[Saved entries]
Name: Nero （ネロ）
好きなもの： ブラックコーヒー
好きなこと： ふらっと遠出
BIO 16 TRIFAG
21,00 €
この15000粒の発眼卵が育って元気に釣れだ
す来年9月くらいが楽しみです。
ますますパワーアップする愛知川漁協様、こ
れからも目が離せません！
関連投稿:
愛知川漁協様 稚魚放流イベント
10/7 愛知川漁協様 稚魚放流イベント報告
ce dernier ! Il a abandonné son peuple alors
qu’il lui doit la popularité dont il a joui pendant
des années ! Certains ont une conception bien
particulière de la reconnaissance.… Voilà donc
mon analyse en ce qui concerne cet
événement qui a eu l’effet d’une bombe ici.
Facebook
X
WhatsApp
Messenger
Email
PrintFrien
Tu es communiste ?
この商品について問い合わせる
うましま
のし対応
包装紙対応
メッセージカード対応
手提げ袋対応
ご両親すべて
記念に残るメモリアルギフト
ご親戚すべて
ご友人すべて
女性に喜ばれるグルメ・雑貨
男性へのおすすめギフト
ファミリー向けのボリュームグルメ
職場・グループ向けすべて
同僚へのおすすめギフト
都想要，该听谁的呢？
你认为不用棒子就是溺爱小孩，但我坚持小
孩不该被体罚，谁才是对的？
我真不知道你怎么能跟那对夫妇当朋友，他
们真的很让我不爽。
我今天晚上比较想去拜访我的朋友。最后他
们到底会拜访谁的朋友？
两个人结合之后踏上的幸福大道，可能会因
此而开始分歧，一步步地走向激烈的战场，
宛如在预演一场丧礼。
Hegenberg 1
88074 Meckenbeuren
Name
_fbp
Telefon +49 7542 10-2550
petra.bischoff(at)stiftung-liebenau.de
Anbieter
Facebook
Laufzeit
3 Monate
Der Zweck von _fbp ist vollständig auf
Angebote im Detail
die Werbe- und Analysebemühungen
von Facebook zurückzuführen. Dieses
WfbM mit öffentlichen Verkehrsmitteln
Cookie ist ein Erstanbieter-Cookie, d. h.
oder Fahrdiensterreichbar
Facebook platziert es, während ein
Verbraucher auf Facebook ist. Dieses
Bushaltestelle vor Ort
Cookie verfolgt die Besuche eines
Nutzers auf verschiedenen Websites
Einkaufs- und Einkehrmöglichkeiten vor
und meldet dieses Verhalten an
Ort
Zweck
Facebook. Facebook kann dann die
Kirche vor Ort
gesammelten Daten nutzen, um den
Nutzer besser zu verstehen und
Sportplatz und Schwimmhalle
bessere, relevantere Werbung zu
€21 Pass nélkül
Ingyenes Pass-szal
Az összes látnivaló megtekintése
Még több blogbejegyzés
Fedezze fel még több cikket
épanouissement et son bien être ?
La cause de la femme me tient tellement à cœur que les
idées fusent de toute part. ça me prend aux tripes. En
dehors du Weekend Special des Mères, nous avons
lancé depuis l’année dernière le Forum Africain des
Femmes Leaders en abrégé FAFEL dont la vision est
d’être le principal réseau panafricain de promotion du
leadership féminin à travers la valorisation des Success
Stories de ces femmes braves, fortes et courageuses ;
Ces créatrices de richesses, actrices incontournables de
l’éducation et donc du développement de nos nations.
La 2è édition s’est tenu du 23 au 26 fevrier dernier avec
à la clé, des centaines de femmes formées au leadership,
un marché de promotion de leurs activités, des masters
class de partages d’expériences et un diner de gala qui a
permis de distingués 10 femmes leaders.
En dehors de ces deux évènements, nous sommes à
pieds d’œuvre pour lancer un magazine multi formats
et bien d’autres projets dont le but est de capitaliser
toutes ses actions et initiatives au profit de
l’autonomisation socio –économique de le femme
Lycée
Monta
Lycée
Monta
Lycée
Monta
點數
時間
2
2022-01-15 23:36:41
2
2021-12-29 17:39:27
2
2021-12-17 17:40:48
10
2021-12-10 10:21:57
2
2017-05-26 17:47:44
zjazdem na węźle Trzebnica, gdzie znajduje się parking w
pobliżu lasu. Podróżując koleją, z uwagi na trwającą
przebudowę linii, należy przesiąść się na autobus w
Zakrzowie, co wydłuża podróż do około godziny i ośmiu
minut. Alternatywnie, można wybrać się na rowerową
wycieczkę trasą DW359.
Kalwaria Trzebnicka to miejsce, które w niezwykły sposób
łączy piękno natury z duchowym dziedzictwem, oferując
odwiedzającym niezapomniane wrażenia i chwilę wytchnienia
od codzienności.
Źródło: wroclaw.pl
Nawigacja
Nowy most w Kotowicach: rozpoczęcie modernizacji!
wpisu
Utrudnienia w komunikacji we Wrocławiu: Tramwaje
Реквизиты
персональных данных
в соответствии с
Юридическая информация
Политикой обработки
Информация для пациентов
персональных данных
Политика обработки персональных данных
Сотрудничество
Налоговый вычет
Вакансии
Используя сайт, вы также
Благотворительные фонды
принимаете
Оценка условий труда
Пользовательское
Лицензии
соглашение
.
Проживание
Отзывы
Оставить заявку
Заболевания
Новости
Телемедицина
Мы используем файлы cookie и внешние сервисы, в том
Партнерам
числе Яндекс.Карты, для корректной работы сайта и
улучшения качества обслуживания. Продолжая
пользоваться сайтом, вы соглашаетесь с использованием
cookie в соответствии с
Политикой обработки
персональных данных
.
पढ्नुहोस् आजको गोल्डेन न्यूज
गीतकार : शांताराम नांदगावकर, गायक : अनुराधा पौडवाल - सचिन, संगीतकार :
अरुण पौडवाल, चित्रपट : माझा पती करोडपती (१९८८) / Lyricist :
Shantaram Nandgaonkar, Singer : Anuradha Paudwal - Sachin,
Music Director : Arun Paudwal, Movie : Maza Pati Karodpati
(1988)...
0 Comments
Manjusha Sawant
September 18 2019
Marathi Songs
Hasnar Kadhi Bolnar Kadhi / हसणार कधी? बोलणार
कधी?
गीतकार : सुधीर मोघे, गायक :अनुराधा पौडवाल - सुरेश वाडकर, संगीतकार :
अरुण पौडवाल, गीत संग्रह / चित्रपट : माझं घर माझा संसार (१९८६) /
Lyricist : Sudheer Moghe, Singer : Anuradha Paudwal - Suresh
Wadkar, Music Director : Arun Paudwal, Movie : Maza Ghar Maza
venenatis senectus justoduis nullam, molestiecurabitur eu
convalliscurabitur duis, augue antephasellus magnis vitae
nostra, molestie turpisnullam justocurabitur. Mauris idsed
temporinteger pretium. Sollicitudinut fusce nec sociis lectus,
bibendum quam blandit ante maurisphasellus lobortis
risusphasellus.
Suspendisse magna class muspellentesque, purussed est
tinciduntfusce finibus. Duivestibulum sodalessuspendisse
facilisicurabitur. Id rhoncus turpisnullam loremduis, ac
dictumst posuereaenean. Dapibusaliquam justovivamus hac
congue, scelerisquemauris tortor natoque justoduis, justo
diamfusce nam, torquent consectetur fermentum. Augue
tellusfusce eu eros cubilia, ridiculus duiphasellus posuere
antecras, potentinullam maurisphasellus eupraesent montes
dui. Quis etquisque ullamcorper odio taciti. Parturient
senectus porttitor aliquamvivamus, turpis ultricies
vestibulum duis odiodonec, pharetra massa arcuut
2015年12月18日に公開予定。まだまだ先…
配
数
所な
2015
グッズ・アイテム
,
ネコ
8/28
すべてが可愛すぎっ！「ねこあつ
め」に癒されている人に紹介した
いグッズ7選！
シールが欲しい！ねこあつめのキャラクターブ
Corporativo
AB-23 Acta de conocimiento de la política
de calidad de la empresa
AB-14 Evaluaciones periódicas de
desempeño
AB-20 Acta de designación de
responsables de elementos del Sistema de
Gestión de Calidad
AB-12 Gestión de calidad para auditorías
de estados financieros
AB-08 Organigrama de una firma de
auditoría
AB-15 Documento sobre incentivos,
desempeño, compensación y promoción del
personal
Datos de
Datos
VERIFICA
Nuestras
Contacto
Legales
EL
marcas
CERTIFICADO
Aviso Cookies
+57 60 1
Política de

**WHAT IS BEING ASKED**
Starting at the line above that contains "facilisicurabitur. Id rhoncus", write out each line exactly until the line that contains "de calidad de la empresa" has been written, and stop there.

**RESPONSE TO THIS TASK**
facilisicurabitur. Id rhoncus turpisnullam loremduis, ac
dictumst posuereaenean. Dapibusaliquam justovivamus hac
congue, scelerisquemauris tortor natoque justoduis, justo
diamfusce nam, torquent consectetur fermentum. Augue
tellusfusce eu eros cubilia, ridiculus duiphasellus posuere
antecras, potentinullam maurisphasellus eupraesent montes
dui. Quis etquisque ullamcorper odio taciti. Parturient
senectus porttitor aliquamvivamus, turpis ultricies
vestibulum duis odiodonec, pharetra massa arcuut
2015年12月18日に公開予定。まだまだ先…
配
数
所な
2015
グッズ・アイテム
,
ネコ
8/28
すべてが可愛すぎっ！「ねこあつ
め」に癒されている人に紹介した
いグッズ7選！
シールが欲しい！ねこあつめのキャラクターブ
Corporativo
AB-23 Acta de conocimiento de la política
de calidad de la empresa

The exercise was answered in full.